Source: atinkaonline.com

GUTA won’t reduce prices of goods for the next six months

Ghana Cedi Ghana Cedi

Members of the Ghana Union of Traders Association (GUTA) say they are not going to reduce prices of goods for the next six months even though the cedi has started performing well against the major currencies.

Speaking on Atinka FM AM Drive with Kwame Adinkra, the Secretary of GUTA , Mr. Joseph Obeng explained that traders had already imported goods pegged at the previous “cedi-dollar rate” and that reducing prices of goods will affect their capital as well as profit.

"Reducing the price of goods and services now will affect our income and profits," Mr Obeng said.
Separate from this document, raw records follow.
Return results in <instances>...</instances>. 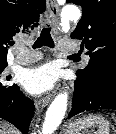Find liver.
<instances>
[{"label":"liver","mask_w":116,"mask_h":134,"mask_svg":"<svg viewBox=\"0 0 116 134\" xmlns=\"http://www.w3.org/2000/svg\"><path fill=\"white\" fill-rule=\"evenodd\" d=\"M0 134H17V131L9 124L0 121Z\"/></svg>","instance_id":"1"}]
</instances>
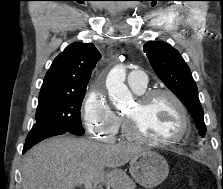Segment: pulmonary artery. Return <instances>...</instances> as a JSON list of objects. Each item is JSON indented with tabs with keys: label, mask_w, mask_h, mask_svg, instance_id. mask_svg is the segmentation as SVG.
<instances>
[{
	"label": "pulmonary artery",
	"mask_w": 223,
	"mask_h": 189,
	"mask_svg": "<svg viewBox=\"0 0 223 189\" xmlns=\"http://www.w3.org/2000/svg\"><path fill=\"white\" fill-rule=\"evenodd\" d=\"M148 82L147 76L143 70L135 69L129 73L127 84L134 91H142Z\"/></svg>",
	"instance_id": "obj_1"
}]
</instances>
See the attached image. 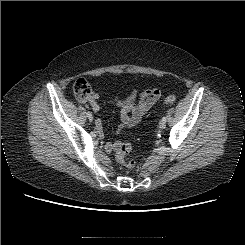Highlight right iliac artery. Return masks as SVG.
<instances>
[{
	"mask_svg": "<svg viewBox=\"0 0 245 245\" xmlns=\"http://www.w3.org/2000/svg\"><path fill=\"white\" fill-rule=\"evenodd\" d=\"M86 114H87V117L92 116L91 112H89V111Z\"/></svg>",
	"mask_w": 245,
	"mask_h": 245,
	"instance_id": "right-iliac-artery-1",
	"label": "right iliac artery"
}]
</instances>
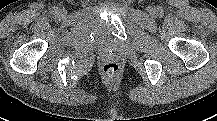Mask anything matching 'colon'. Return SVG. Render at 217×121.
<instances>
[{
  "mask_svg": "<svg viewBox=\"0 0 217 121\" xmlns=\"http://www.w3.org/2000/svg\"><path fill=\"white\" fill-rule=\"evenodd\" d=\"M103 73L107 77H114L120 71V65L116 62L105 63L102 67Z\"/></svg>",
  "mask_w": 217,
  "mask_h": 121,
  "instance_id": "5ec220e1",
  "label": "colon"
}]
</instances>
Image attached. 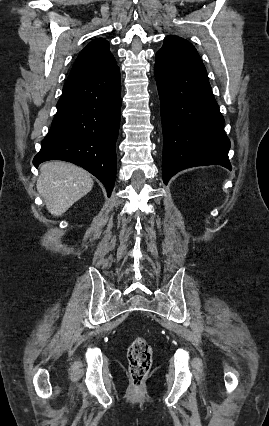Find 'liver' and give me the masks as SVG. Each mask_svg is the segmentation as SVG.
Masks as SVG:
<instances>
[{"instance_id":"1","label":"liver","mask_w":269,"mask_h":426,"mask_svg":"<svg viewBox=\"0 0 269 426\" xmlns=\"http://www.w3.org/2000/svg\"><path fill=\"white\" fill-rule=\"evenodd\" d=\"M93 184L91 175L81 167L50 161L41 165L36 187L48 211L54 216H61L89 193Z\"/></svg>"}]
</instances>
According to him, if anything at all, prices will be reduced in the six months since they need to make up for “previous imports.”

The GUTA official advised the government to rather find ways to stabilize the cedi, adding that, in Ghana, many goods and equipment are imported and that it will be difficult for businessmen to maintain prices for a long period.

Responding to the assertion that traders have cultivated the habit of importing everything including goods which can be produced in the country thereby accounting for the poor patronage of Ghanaian goods, Mr. Joseph Appiah mentioned that countries such as the United Kingdom and the USA even import, insisting that members of GUTA do not import just anything.

“We import goods and services which are of good quality and are needed by the people of Ghana,” Mr Obeng said.

According to him, companies that are into manufacturing are not too many in the country hence the need to import. ‘Most of the goods and machinery used in the country are not manufactured so it is necessary to import,’ he said.